How to quantize a model with both CNN and LSTM

Nanton · August 16, 2022, 4:49pm

Hi there,

If there is a model with CNN as backbone, LSTM as its head, how to quantize this whole model with post training quantization? It seems we can apply static quantization to CNN and dynamic quantization to LSTM( Quantization — PyTorch 1.12 documentation). But not very sure how to deal with cases like above one.

Thanks in advance!

Vasiliy_Kuznetsov · August 18, 2022, 3:36pm

Hi @Nanton ,

What you said is correct, we have official support for static quantization for CNNs and dynamic quantization for LSTMs.

There is an unreleased prototype of static quantization of LSTMs, an example of how to use it is here: pytorch/test_quantized_op.py at a9ba3fe1dbf2cea45c9a7e723010c27c211f7fe3 · pytorch/pytorch · GitHub . There is no documentation or tutorial on this feature yet, but we hope to get to it in the future.

Nanton · August 18, 2022, 6:20pm

Hi @Vasiliy_Kuznetsov ,

Appreciate your reply.
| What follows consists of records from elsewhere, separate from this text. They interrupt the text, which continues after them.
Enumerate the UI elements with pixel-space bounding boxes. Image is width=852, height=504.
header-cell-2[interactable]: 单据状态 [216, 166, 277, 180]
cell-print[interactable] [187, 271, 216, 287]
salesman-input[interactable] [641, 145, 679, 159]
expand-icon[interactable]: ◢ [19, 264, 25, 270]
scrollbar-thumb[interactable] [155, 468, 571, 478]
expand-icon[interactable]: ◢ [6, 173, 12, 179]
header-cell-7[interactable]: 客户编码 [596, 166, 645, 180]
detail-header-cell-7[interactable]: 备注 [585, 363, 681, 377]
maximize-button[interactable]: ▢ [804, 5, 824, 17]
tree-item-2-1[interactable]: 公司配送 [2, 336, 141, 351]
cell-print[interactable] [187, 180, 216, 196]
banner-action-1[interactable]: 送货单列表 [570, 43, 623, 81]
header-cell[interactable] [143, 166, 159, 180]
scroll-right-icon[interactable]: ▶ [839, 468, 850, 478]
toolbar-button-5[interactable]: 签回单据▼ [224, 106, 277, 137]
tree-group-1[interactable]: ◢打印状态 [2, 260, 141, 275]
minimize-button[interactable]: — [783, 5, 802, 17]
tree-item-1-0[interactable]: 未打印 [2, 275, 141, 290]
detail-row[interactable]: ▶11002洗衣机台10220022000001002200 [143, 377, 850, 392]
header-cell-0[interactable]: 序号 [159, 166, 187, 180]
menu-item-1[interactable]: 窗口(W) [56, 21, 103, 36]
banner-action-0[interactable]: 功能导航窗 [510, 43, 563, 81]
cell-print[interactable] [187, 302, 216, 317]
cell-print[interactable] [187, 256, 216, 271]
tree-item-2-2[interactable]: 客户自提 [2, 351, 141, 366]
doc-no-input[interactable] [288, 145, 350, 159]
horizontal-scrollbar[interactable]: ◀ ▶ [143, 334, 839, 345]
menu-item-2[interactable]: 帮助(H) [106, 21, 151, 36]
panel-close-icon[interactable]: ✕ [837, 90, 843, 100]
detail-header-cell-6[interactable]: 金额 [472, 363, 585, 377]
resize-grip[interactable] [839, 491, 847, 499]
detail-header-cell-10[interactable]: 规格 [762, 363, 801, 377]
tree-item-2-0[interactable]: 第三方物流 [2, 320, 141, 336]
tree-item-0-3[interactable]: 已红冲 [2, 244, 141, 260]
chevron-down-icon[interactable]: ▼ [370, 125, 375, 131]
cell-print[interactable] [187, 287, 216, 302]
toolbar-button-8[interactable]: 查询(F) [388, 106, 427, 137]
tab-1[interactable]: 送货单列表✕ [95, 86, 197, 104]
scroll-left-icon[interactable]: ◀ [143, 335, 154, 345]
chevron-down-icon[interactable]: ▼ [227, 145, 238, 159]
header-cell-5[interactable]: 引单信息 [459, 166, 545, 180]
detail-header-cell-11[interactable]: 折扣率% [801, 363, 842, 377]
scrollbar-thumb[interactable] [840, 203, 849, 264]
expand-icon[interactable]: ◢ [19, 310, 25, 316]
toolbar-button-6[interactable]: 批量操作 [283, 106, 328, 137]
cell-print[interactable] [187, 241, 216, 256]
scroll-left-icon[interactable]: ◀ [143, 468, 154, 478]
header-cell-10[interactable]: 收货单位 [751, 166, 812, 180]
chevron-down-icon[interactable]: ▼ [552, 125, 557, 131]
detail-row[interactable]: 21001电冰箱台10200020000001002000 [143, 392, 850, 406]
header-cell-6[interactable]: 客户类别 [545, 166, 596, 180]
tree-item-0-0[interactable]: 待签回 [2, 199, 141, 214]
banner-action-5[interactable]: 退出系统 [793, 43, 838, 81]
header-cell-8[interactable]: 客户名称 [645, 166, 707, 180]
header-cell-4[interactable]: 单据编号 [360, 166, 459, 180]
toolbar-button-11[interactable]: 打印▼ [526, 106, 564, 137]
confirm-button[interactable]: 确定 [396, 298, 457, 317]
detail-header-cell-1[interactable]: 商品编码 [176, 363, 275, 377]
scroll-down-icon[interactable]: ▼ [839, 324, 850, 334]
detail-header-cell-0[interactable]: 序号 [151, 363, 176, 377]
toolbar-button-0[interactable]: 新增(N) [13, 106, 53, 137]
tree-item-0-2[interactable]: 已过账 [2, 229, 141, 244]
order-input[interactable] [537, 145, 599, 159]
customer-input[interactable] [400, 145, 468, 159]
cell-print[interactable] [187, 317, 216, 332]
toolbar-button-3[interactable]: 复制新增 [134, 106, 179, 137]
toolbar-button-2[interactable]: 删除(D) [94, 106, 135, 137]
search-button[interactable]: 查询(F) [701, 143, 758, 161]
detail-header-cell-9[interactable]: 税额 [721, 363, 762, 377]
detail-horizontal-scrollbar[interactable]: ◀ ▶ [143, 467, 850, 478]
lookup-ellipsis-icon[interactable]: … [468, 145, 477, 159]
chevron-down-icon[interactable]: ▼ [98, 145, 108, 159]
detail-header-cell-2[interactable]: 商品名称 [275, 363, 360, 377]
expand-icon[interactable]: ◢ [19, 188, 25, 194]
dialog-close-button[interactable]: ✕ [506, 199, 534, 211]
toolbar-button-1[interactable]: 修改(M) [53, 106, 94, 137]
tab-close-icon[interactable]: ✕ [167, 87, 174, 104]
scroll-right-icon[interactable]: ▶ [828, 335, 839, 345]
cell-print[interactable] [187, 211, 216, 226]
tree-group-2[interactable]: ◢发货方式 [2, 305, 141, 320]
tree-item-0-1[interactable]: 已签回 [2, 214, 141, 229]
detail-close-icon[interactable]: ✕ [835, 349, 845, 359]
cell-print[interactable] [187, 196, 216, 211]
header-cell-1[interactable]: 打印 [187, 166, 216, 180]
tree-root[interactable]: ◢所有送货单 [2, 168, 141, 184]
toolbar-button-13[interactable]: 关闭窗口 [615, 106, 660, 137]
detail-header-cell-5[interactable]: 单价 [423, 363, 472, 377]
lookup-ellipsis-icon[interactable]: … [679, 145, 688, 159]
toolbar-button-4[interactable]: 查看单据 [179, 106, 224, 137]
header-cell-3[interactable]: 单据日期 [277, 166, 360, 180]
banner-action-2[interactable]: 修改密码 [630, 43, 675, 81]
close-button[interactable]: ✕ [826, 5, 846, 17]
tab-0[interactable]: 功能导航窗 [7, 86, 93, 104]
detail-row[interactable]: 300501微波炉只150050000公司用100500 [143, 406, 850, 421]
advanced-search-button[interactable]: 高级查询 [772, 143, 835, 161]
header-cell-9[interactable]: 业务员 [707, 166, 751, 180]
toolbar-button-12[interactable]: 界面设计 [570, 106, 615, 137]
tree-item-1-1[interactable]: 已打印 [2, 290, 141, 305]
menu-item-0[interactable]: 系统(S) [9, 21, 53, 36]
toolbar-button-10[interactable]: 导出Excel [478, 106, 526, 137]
I look forward to this feature as well.

Based on what we have now, I was wondering how to quantize a model with both CNN and LSTM . Is there any tutorial available?

Thanks

jerryzh168 · August 25, 2022, 11:17pm

we don’t have a tutorial yet. Are you using eager mode quantization? if so LSTM is supported by default, you can follow the original flow: (beta) Static Quantization with Eager Mode in PyTorch — PyTorch Tutorials 2.1.1+cu121 documentation

fx graph mode quantization is not fully supporting static quantization for LSTM yet I think

Komail_Mehrgan · February 9, 2023, 11:41am

Simply don’t quantize LSTM part . try search quantize specific layer in pytorch.
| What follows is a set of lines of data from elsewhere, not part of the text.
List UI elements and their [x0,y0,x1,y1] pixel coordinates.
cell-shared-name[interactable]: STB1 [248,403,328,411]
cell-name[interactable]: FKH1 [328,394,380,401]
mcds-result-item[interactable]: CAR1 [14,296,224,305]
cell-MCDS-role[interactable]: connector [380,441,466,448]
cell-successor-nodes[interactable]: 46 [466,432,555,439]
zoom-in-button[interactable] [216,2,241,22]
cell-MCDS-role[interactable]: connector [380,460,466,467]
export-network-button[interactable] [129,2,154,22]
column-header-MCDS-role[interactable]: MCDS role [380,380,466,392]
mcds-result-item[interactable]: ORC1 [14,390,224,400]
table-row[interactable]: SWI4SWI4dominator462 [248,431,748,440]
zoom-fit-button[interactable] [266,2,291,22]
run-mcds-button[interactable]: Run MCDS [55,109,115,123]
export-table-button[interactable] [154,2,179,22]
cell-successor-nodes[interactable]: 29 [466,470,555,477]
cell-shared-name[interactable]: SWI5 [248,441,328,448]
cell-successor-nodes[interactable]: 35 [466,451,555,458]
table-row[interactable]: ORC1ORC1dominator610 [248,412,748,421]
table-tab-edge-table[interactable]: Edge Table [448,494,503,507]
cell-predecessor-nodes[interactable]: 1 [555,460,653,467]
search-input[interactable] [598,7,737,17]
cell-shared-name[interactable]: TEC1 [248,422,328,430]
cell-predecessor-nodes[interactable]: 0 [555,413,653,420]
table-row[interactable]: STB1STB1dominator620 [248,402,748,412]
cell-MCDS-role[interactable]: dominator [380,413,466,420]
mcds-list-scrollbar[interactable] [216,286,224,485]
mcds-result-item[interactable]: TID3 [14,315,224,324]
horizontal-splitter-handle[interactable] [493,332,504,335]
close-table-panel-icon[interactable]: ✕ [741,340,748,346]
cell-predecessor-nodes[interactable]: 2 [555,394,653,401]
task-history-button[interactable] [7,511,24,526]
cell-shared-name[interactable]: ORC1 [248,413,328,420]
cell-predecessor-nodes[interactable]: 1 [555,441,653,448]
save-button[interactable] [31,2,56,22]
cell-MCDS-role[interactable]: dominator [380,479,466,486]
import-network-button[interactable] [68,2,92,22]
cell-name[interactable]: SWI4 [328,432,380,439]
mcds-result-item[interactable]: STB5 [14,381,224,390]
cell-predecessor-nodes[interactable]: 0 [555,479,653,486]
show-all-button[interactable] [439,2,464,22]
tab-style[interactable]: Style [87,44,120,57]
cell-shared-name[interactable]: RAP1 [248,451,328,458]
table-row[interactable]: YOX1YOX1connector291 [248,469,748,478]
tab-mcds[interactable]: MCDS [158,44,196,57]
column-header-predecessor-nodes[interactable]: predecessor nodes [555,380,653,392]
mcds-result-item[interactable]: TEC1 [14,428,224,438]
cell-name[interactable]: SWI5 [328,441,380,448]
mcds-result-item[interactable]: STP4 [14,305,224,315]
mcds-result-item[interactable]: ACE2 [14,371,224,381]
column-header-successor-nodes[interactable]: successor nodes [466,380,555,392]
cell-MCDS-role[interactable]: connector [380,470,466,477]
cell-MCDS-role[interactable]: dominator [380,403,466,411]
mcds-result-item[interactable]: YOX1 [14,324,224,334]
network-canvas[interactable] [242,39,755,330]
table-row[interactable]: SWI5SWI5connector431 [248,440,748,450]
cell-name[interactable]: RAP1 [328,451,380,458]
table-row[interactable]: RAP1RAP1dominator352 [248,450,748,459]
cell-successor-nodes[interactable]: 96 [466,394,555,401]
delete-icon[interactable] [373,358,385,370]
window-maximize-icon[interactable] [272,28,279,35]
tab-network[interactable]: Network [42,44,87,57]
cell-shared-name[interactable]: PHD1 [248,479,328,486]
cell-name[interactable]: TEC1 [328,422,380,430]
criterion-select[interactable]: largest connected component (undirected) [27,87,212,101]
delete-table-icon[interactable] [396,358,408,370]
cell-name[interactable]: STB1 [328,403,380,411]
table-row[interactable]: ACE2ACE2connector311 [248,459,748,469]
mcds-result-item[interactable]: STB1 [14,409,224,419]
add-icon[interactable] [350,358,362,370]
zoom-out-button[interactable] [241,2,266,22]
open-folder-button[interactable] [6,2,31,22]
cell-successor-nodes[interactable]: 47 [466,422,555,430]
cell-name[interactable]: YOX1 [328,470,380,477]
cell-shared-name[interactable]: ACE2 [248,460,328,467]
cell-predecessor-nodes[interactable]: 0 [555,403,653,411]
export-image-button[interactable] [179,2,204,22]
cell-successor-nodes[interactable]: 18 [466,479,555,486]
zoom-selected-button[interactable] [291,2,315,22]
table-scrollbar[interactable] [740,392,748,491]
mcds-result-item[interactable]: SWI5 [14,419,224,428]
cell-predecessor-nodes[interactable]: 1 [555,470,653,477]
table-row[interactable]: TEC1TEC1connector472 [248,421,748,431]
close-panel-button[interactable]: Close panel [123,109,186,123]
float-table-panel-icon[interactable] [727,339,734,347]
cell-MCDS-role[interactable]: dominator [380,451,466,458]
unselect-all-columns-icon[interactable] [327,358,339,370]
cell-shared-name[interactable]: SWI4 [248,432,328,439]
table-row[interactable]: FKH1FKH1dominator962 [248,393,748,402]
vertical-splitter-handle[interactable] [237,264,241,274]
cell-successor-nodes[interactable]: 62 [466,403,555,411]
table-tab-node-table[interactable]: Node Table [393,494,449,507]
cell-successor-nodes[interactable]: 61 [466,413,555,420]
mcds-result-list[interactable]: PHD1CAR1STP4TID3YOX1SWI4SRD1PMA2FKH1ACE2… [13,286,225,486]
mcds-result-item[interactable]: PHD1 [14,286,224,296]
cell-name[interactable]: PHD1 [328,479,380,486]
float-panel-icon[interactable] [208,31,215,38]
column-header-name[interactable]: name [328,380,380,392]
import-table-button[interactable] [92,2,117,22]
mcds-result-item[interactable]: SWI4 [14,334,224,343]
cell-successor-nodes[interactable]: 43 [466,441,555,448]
farough · August 20, 2023, 5:02pm

How can I quantize the whole model if I have ResNet Blocks followed by LSTM layer? When I did not quantize the LSTM, the accuracy of the model was halved, and when I only quantized the LSTM by PTDQ, the acceleration of the model was negligible.

HDCharles · August 22, 2023, 3:48pm

generally quantizing more modules isn’t going to improve the accuracy, if NOT quantizing the LSTMs is less accurate something is going very wrong. I would take a deeper look at it because it should be close to impossible for that to happen.